Search each line below for the word "המידע" and list those that contain it.
++++ DATASET EXTRACT
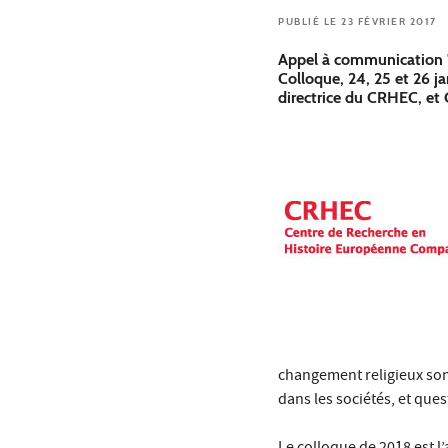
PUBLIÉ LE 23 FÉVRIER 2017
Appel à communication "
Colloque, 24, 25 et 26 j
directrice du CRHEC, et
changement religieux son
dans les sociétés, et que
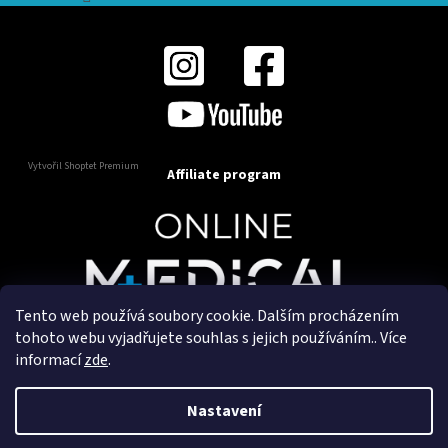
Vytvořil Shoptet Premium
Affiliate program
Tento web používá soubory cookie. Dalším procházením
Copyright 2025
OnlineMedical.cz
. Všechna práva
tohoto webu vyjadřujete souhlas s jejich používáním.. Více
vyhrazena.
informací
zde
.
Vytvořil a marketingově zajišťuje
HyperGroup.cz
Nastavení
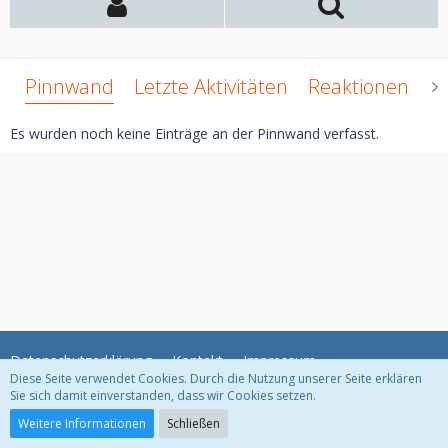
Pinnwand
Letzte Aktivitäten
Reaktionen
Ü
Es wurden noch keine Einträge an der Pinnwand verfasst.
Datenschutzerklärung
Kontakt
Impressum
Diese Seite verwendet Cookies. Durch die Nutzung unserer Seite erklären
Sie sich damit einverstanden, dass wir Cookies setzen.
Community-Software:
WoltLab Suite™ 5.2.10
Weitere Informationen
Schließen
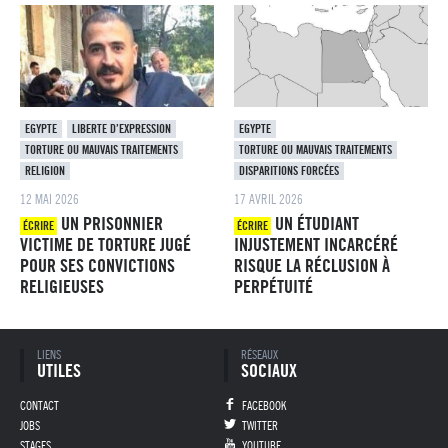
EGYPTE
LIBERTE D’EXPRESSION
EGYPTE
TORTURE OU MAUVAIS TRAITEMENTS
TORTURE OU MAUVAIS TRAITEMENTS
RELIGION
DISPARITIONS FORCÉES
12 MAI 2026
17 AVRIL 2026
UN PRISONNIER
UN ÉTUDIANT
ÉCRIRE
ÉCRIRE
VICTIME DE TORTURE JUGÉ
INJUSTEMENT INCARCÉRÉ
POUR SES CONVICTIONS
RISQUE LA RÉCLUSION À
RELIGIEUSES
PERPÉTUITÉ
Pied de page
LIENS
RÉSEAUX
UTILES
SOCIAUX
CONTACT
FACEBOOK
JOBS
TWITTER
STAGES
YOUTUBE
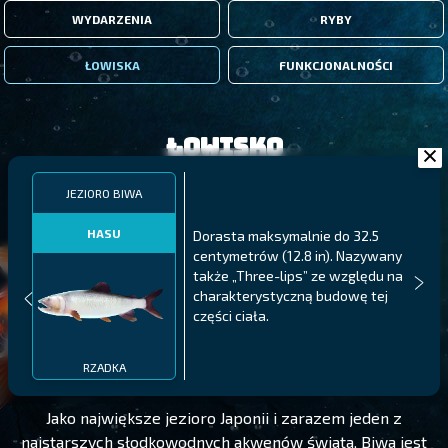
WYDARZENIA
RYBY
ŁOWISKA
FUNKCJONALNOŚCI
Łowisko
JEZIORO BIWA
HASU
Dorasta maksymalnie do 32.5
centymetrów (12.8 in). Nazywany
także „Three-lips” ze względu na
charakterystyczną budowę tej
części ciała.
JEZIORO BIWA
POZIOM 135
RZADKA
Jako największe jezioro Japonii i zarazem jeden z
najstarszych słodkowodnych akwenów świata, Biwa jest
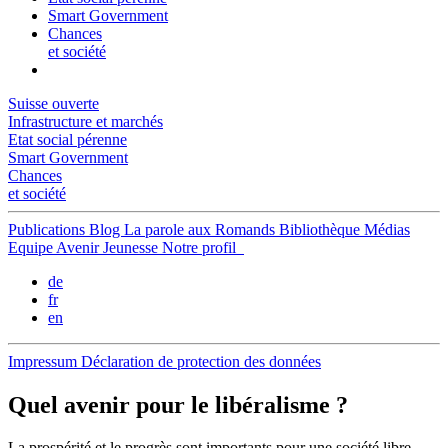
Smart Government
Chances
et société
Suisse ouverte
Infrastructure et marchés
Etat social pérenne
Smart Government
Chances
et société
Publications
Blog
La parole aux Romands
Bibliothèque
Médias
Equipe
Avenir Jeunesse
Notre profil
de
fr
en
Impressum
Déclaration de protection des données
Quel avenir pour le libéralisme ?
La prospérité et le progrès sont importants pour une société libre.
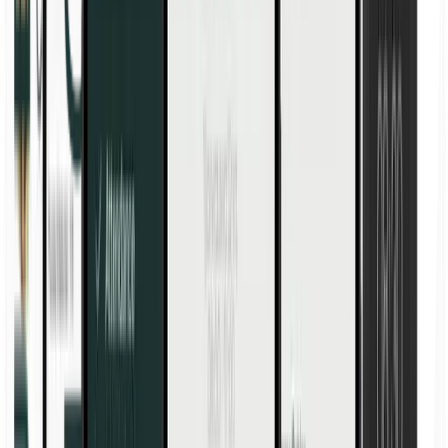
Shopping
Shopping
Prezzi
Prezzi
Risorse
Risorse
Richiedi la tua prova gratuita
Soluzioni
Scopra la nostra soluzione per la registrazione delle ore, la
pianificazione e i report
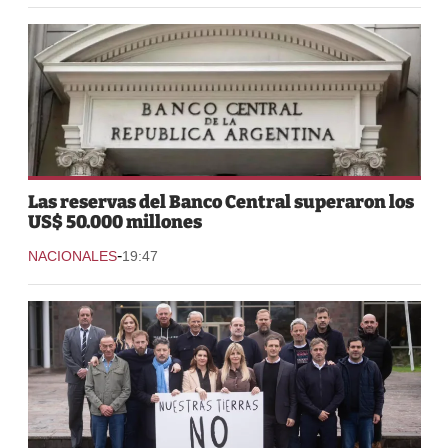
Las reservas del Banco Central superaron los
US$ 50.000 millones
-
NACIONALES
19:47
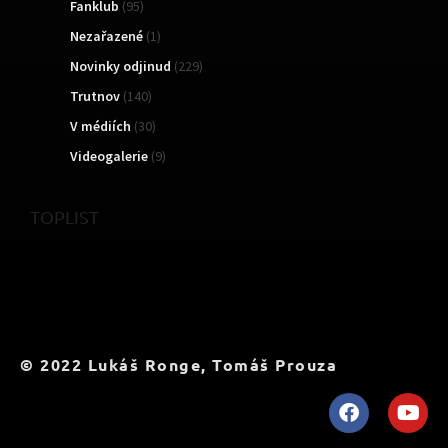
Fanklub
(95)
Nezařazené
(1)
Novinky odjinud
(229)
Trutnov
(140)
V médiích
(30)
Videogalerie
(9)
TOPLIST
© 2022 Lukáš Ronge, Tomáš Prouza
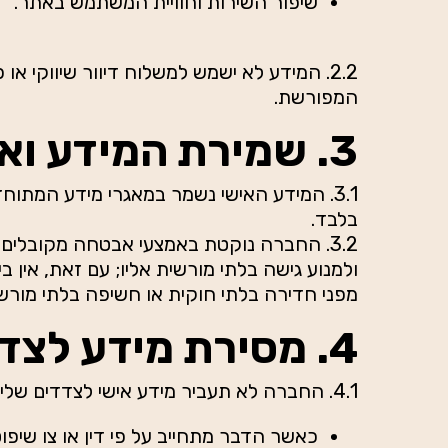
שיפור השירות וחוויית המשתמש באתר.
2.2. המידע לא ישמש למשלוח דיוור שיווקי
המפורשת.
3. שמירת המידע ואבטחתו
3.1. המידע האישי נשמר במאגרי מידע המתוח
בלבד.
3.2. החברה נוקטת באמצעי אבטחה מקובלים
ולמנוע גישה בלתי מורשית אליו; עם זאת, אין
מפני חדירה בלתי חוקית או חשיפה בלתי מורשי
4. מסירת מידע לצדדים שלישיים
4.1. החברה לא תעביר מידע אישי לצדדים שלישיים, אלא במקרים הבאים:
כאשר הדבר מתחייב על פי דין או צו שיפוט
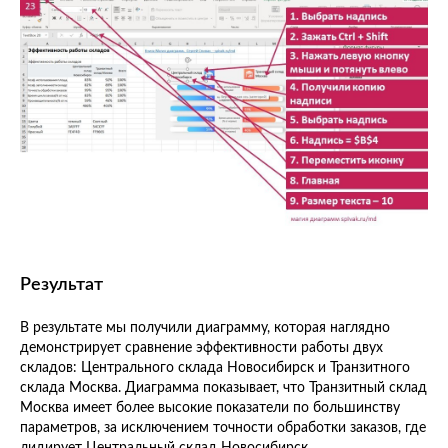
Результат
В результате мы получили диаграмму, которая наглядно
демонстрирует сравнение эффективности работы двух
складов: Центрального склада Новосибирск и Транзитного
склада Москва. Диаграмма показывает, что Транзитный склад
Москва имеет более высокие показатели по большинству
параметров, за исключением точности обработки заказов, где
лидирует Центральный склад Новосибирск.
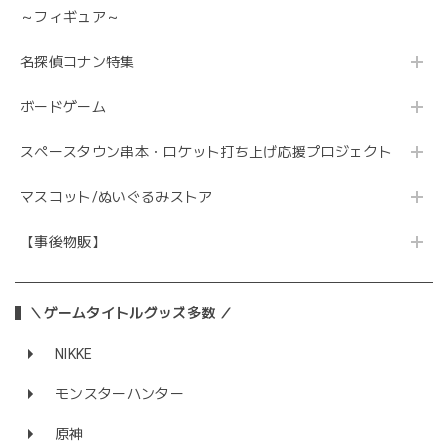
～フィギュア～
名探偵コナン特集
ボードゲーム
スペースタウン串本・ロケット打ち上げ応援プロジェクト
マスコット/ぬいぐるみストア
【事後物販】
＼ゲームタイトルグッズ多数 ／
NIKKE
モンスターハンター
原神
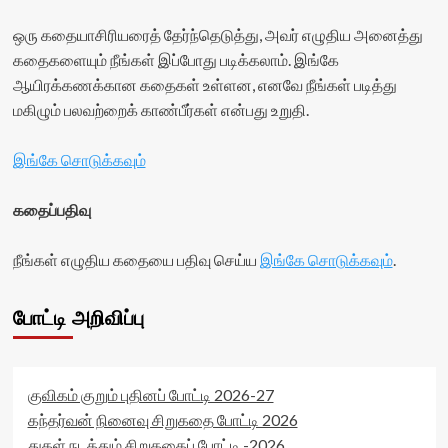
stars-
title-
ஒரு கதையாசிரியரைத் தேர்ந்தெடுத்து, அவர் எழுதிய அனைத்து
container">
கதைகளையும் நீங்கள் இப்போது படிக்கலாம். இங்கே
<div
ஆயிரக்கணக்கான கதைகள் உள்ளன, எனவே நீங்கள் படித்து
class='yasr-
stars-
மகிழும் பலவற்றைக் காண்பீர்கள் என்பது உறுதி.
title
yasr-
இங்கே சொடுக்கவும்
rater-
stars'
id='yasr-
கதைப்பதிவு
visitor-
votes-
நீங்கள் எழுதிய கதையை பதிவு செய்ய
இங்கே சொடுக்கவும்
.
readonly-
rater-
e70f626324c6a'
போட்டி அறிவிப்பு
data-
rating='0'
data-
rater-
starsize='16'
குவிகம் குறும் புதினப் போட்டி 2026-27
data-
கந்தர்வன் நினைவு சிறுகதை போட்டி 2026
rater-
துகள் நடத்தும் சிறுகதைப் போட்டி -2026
++++++++
++++ DATASET EXTRACT
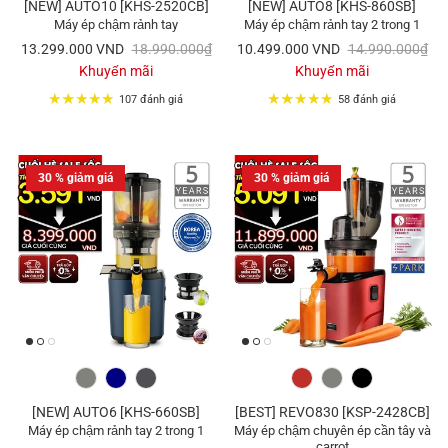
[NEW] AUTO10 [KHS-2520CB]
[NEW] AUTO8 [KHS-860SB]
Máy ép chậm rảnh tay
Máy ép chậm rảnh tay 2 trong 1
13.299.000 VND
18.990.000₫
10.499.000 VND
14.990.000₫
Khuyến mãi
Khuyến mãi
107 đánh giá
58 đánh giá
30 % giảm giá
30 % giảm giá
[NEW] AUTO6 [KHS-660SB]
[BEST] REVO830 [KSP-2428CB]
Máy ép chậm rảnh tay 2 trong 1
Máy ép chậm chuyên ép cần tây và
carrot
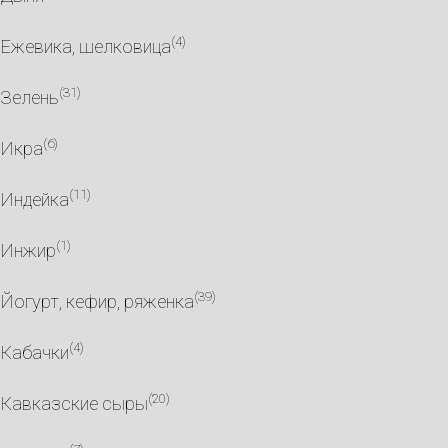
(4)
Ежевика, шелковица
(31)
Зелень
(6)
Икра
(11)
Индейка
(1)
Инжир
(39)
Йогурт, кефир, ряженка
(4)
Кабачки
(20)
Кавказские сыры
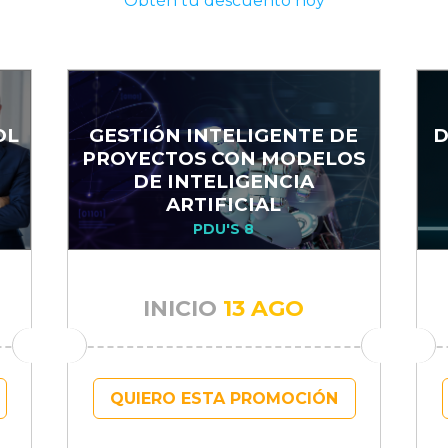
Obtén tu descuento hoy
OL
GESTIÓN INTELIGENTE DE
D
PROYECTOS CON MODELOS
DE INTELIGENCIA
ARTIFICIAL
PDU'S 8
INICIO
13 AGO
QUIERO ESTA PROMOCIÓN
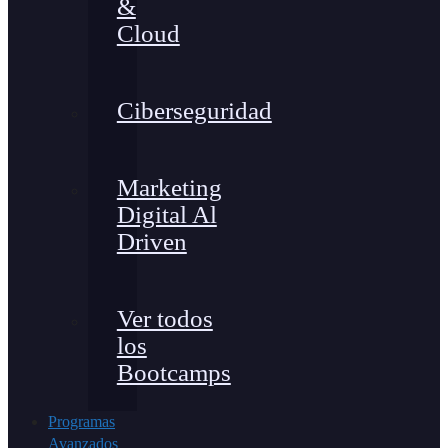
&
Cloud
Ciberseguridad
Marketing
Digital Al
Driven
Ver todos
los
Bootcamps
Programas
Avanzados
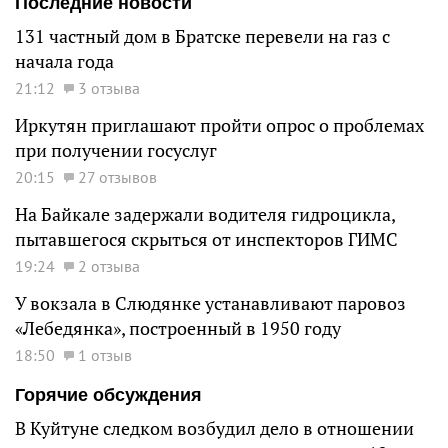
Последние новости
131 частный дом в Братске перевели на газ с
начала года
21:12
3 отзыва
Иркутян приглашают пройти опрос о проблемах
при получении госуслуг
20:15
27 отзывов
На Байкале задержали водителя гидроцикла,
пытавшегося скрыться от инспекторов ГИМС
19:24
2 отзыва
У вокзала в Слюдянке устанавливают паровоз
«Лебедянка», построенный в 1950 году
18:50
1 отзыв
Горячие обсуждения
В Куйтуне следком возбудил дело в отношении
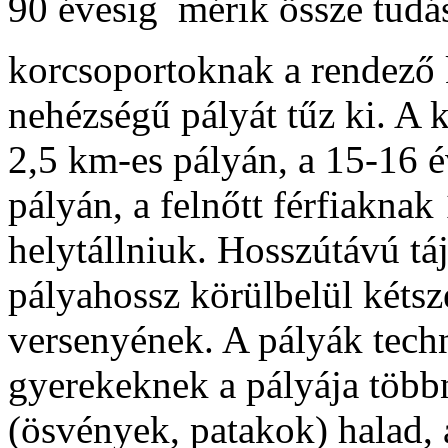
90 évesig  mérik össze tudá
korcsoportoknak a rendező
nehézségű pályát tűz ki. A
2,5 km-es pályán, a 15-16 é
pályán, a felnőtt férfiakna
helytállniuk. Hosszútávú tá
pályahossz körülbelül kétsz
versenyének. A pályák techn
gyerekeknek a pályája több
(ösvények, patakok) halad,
++++++++
#### WRITTEN ANSWER
2.2. המידע לא ישמש למשלוח דיוור שיווקי
3. שמירת המידע ואבטחתו
3.1. המידע האישי נשמר במאגרי מידע המתוח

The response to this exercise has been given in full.